* [WORK TO COMPLETE]:
Repeat every entry word for word, skipping the pictures.

Dataset entries
=== Begin Enclosure ===
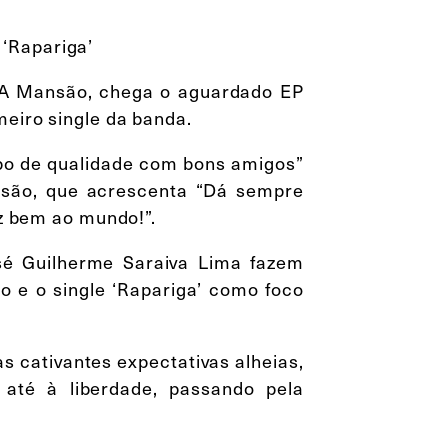
‘Rapariga’
or A Mansão, chega o aguardado EP
meiro single da banda.
po de qualidade com bons amigos”
nsão, que acrescenta “Dá sempre
az bem ao mundo!”.
sé Guilherme Saraiva Lima fazem
o e o single ‘Rapariga’ como foco
s cativantes expectativas alheias,
 até à liberdade, passando pela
=== End Enclosure ===
* [SOLVED EXERCISE]:
‘Rapariga’
or A Mansão, chega o aguardado EP
meiro single da banda.
po de qualidade com bons amigos”
nsão, que acrescenta “Dá sempre
az bem ao mundo!”.
sé Guilherme Saraiva Lima fazem
o e o single ‘Rapariga’ como foco
s cativantes expectativas alheias,
 até à liberdade, passando pela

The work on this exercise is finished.